The type strain is NRRL B-24131^T (=LDDC 12275-99^T=DSM 44653^T). Isolated from an equine placenta in Kentucky.

Description of Amycolatopsis pretoriensis sp. nov.
Amycolatopsis pretoriensis (pre.tor.i.en'sis. N.L. fem. adj. pretoriensis from Pretoria, named after the place of origin, Pretoria, South Africa).

Well-developed greyish-yellow to orange-brown substrate mycelium is produced on most media. Abundant production of white to orange-white aerial mycelium occurs on most media. Faint soluble pigments are produced on some media, such as yeast extract/malt extract agar. Chemotaxonomic characteristics are typical of the genus Amycolatopsis. Casein, aesculin, gelatin, hypoxanthine and hippurate are hydrolysed or decomposed. Tyrosine and urea are decomposed weakly. Adenine, allantoin, starch and xanthine are not hydrolysed or decomposed. Nitrate is not reduced. Phosphatase is produced. Acetate is assimilated. Benzoate, citrate, lactate, oxalate, propionate and succinate are assimilated weakly. Malate, mucate and tartrate are not assimilated. Acid is produced from arabinose, cellobiose, dextrin, dulcitol, erythritol, D-fructose, D-galactose, D-glucose, glycerol, myo-inositol, lactose, maltose, D-mannose, melibiose, methyl α-D-glucoside, raffinose, rhamnose, salicin, sucrose, trehalose and xylose. Acid is produced weakly from D-sorbitol. Acid is not produced from adonitol, mannitol, melezitose or methyl β-xyloside. Grows in the presence of 5 % (w/v) NaCl. Temperature range for growth is 1537 °C.

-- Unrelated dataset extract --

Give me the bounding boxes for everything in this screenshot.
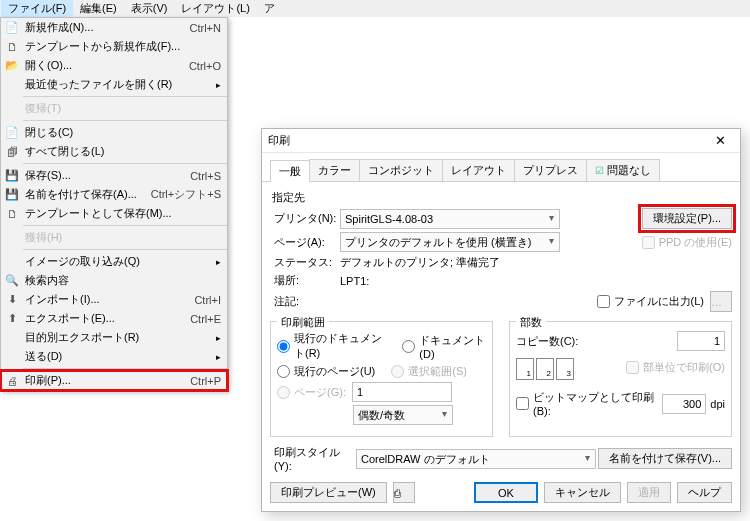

The type strain is NRRL B-24133^T (=ARC OV1 0181^T=DSM 44654^T). Isolated from an equine placenta in Pretoria, South Africa.

The able technical assistance of E. N. Hoekstra with physiological characterization, DNA isolation and purification and 16S rDNA sequencing is gratefully acknowledged. Names are necessary to report factually on available data; however, USDA neither guarantees nor warrants the standard of the product and the use of the name by USDA implies no approval of the product to the exclusion of others that may also be suitable.